[From The Manxman, #10 1913]
"My lad, he only said she'll soon shift them herself."
Douglas (II.) commanded by the
late Captain Ruthven, on which " A. C." and the German Band embarked
The Late Captain Ruthven
When I was a very small boy, the idea of my life was to go to the Isle of Man in the Douglas the celebrated old Douglas of the 'sixties and 'seventies.
I used to watch her from New Brighton with the smoke pouring out of her two red funnels as she went by, loaded with passengers, till all that was left of her on the horizon was smoke; and yet I never could hope to go.
But one day, my father said he was going to the Isle of Man, and he would take me, in the Douglas, the very next morning. I thought it never would come; but it did-a stormy day in March, with blue sky and yellow clouds drifting before a north-westerly gale. That was nothing. All I thought of was the Douglas.
Outside New Brighton I heard my father say something to the effect that there were " big white horses on the banks," and then a band of music began to play on the deck somewhere, and played a lively tune. There it was, right in the bow of the boat, and, though a very ordinary German combination with trumpets as hoarse as they could possibly be, it seemed inexpressibly grand to me.
"Father, what did the Captain say to you, just now?" I enquired.
" Oh! my lad, he only said ' She'll soon shift them herself,' " he answered.
" But what did you say to him P"
" I asked him if he didn't' think we were 'in for it?' and he said 'Yes, I fancy we are.' " But I was listening to the band, wondering how they could play with the boat tossing. Then we passed a lightship, and two men pulled the wheel round, which spun like a top, when quite suddenly the band stopped playing. I heard all the men shouting, and a wave came which wet them through, and they ran down the ladders on to the deck below and disappeared.
I didn't know then that it was Captain Ruthven, but I remember his little goatee whisker that stuck out from his chin and curled up like a wave, and a twinkle he had in his eye when the band stopped playing, for he looked quite pleased about it.
A sailor came and dressed him in oilskins, while two more stood at the wheel and put theirs on.
" We are in for it," my father said, " let's go and look for the band.'
I thought I would like to see the cabin, but just when I got to the door I saw the steward with a lot of plates which he held tight under his chin with both arms. Suddenly he threw them in the air and clung to the balustrade, and the plates went down crash into the cabin, and I didn't go after them.
"Come along here," said my father, who was roaring with laughter, " I've found the band. Come and look at it."

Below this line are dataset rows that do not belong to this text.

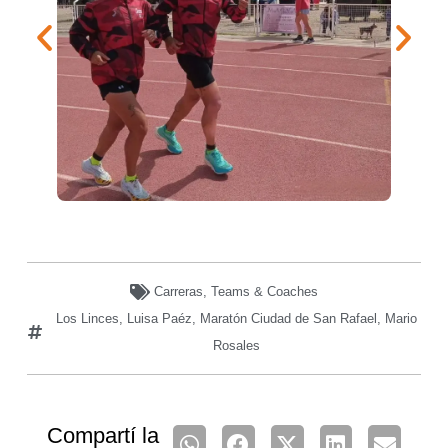
Carreras
,
Teams & Coaches
Los Linces
,
Luisa Paéz
,
Maratón Ciudad de San Rafael
,
Mario
Rosales
Compartí la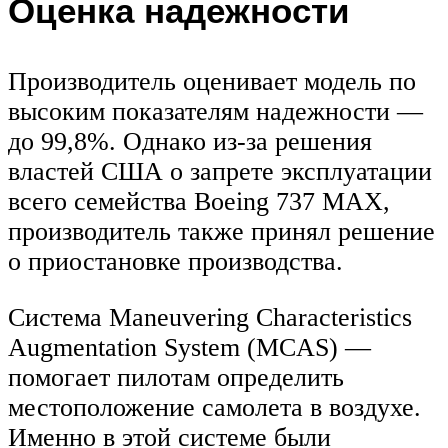
Оценка надежности
Производитель оценивает модель по
высоким показателям надежности —
до 99,8%. Однако из-за решения
властей США о запрете эксплуатации
всего семейства Boeing 737 MAX,
производитель также принял решение
о приостановке производства.
Система Maneuvering Characteristics
Augmentation System (MCAS) —
помогает пилотам определить
местоположение самолета в воздухе.
Именно в этой системе были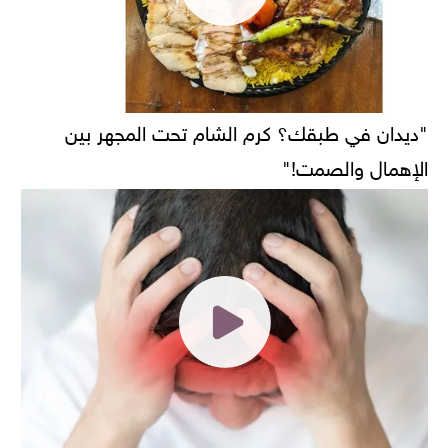
"ديدان في طبقك؟ كرم الشام تحت المجهر بين
الإهمال والصمت!"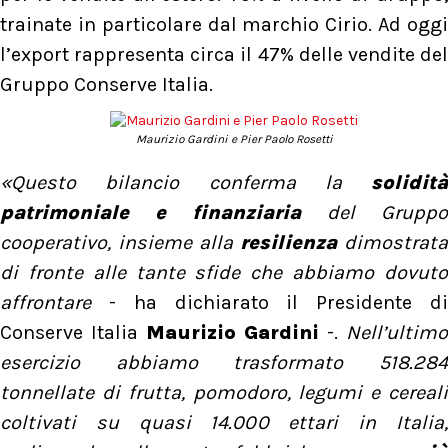
trainate in particolare dal marchio Cirio. Ad oggi
l’export rappresenta circa il 47% delle vendite del
Gruppo Conserve Italia.
Maurizio Gardini e Pier Paolo Rosetti
«Questo bilancio conferma la
solidità
patrimoniale e finanziaria
del Gruppo
cooperativo, insieme alla
resilienza
dimostrata
di fronte alle tante sfide che abbiamo dovuto
affrontare
- ha dichiarato il Presidente d
Conserve Italia
Maurizio Gardini
-.
Nell’ultimo
esercizio abbiamo trasformato 518.284
tonnellate di frutta, pomodoro, legumi e cereali
coltivati su quasi 14.000 ettari in Italia,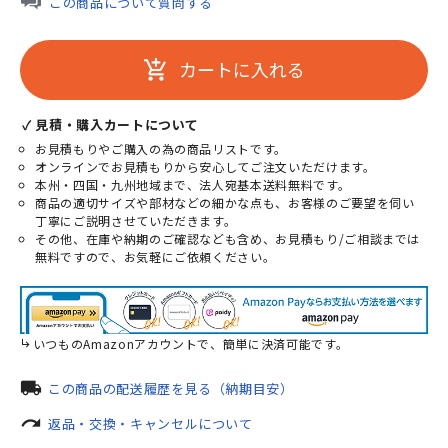
この商品について質問する
カートに入れる
add_shopping_cart
✓ 見積・購入カートについて
お見積もりやご購入の為の商品リストです。
オンラインでお見積もりから安心してご注文いただけます。
本州・四国・九州地域まで、法人宛基本送料無料です。
商品の適切サイズや部材などの細かな点も、お客様のご要望を伺い
丁寧にご説明させていただきます。
その他、在庫や納期のご確認なども含め、お見積もり/ご相談までは
無料ですので、お気軽にご依頼ください。
いつものAmazonアカウントで、簡単に決済可能です。
local_shipping
この商品の配送履歴を見る（納期目安）
redo
返品・交換・キャンセルについて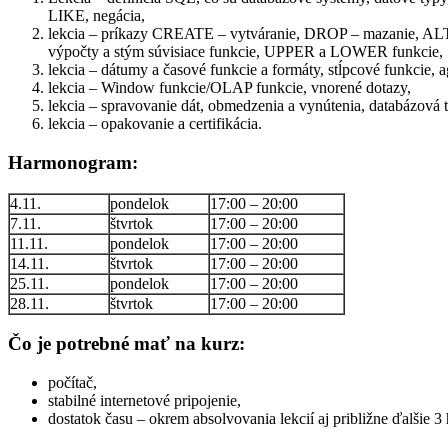
LIKE, negácia,
lekcia – príkazy CREATE – vytváranie, DROP – mazanie, ALTER 
výpočty a stým súvisiace funkcie, UPPER a LOWER funkcie
lekcia – dátumy a časové funkcie a formáty, stĺpcové funkcie,
lekcia – Window funkcie/OLAP funkcie, vnorené dotazy,
lekcia – spravovanie dát, obmedzenia a vynútenia, databázová tra
lekcia – opakovanie a certifikácia.
Harmonogram:
4.11.
pondelok
17:00 – 20:00
7.11.
štvrtok
17:00 – 20:00
11.11.
pondelok
17:00 – 20:00
14.11.
štvrtok
17:00 – 20:00
25.11.
pondelok
17:00 – 20:00
28.11.
štvrtok
17:00 – 20:00
Čo je potrebné mať na kurz:
počítač,
stabilné internetové pripojenie,
dostatok času – okrem absolvovania lekcií aj približne ďalšie 3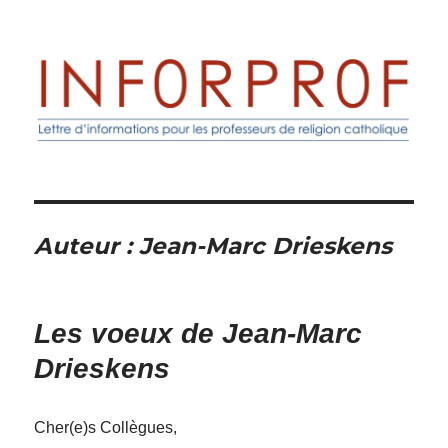
Inforprof
Auteur :
Jean-Marc Drieskens
Les voeux de Jean-Marc
Drieskens
Cher(e)s Collègues,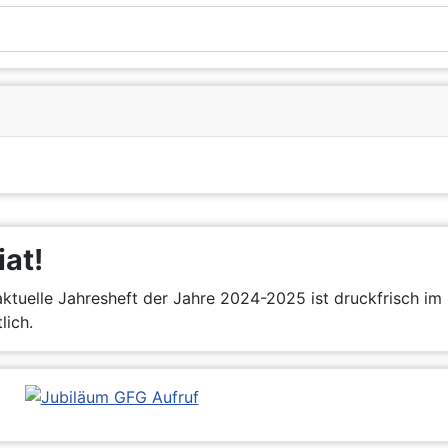
iat!
ktuelle Jahresheft der Jahre 2024-2025 ist druckfrisch im 
lich.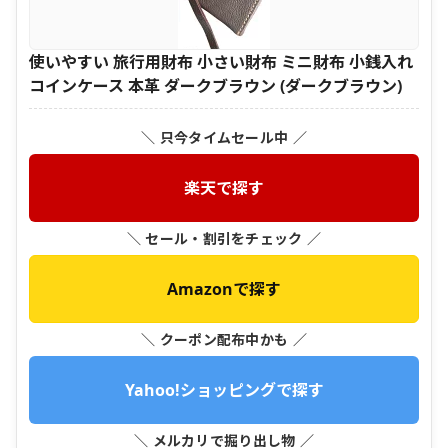
使いやすい 旅行用財布 小さい財布 ミニ財布 小銭入れ
コインケース 本革 ダークブラウン (ダークブラウン)
＼ 只今タイムセール中 ／
楽天で探す
＼ セール・割引をチェック ／
Amazonで探す
＼ クーポン配布中かも ／
Yahoo!ショッピングで探す
＼ メルカリで掘り出し物 ／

He took me between the paddle-boxes, and I saw a lot of men lying in the water all mixed up with the trumpets. Two of them were lying with the drum on the top of them, and the fat one had got his head down the big trumpet; he was awfully sick.
" There'll be no more music to-day," said my father, " except what you hear now," and he was quite right.
That was the last I saw of them, for it came on dark soon after, and we went on to the topdeck, into a dry corner, and I watched the light on Douglas Head I thought for more than two hundred hours. The captain kept shouting " Port a point " or " Steady," nearly the whole time, from behind the front funnel.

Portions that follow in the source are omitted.